My kids keep asking me if I’ll bounce on the new trampoline with them. I keep telling them that I can bounce without the trampoline, thank you very much. Besides I could get hurt on that thing. Not just the average compound-fracture-when-you-splatter-on-the-ground kind of injury. No, I’m telling you. Women over 40 do not want to sass gravity.
For instance, a younger woman can see a friend across the yard and give a big, friendly wave. Not so we of the over 40 crowd. If I were to give one of those big waves at this stage in my life, the hand/wrist part of the wave would be long over before that fluttery stuff between my elbow and shoulder stopped waving. No one wants to be that friendly.
These days I have a different wave. For interested wave-impaired readers, here are the instructions: “Raise arm until elbow is almost even with shoulder. While careful to keep all of upper arm stationary, wiggle fingers – and only fingers – vigorously in a friendly fashion. Slowly and carefully lower arm. If no part of you has slapped another, a successful post-forty wave has been accomplished.”
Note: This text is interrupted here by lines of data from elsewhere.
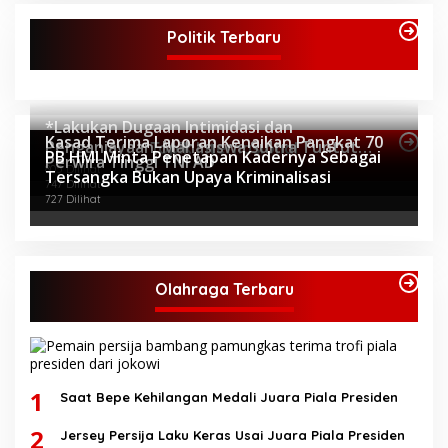
Politik Terbaru
*Lakukan Dugaan Intimidasi dan
Kasad Terima Laporan Kenaikan Pangkat 70
Penganiayaan, Mahasiswa Sultra Tuntut
Topik Internasional
PB HMI Minta Penetapan Kadernya Sebagai
Perwira Tinggi TNI AD
Pemecatan Pj Bupati Buton Selatan*
805 Dilihat
Tersangka Bukan Upaya Kriminalisasi
747 Dilihat
727 Dilihat
Olahraga Terbaru
1
Saat Bepe Kehilangan Medali Juara Piala Presiden
2
Jersey Persija Laku Keras Usai Juara Piala Presiden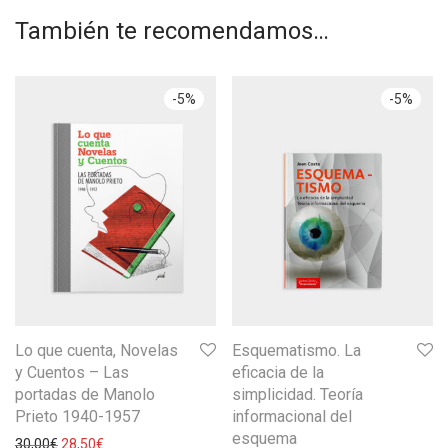
También te recomendamos…
-
5
%
-
5
%
Lo que cuenta, Novelas
Esquematismo. La
y Cuentos – Las
eficacia de la
portadas de Manolo
simplicidad. Teoría
Prieto 1940-1957
informacional del
esquema
30,00
€
28,50
€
How can I get on the trampoline with this kind of instability? What if while my feet are touching the trampoline, the rest of me is still in the air? Couldn’t I get hurt when all that stuff is coming down and the rest of me is flying back up? I might meet myself coming and going. Splitting atoms hardly seems more dangerous. I guess I could wrap all my not-so-stationary parts with duct tape or something. But that could take a lot of duct tape. I’m thinking “U.F.O.”
Life definitely has its ups and downs. Let’s “bounce” this idea around: For every “down,” God gives us an opportunity to become someone else’s “up.” Second Corinthians 1:3-5 says, “Praise be to the God and Father of our Lord Jesus Christ, the Father of compassion and the God of all comfort, who comforts us in all our troubles, so that we can comfort those in any trouble with the comfort we ourselves have received from God. For just as the sufferings of Christ flow over into our lives, so also through Christ our comfort overflows.”
Isn’t it amazing that the Lord can use our down times to help others in theirs? And according to this passage, for every down we suffer, Jesus – who knows hurt to the max – gives comfort that reaches so much deeper than the hurt. We can’t experience pain bigger than his comfort. No matter what we suffer, his comfort is immense enough to cover it. Not only cover it, fill it. Not only fill it, but overflow it!
Knowing the Father of Compassion comforts in mass quantity can add a little bounce to any day. The good kind of bounce. It’s guaranteed to put a spring in your step. No duct tape required.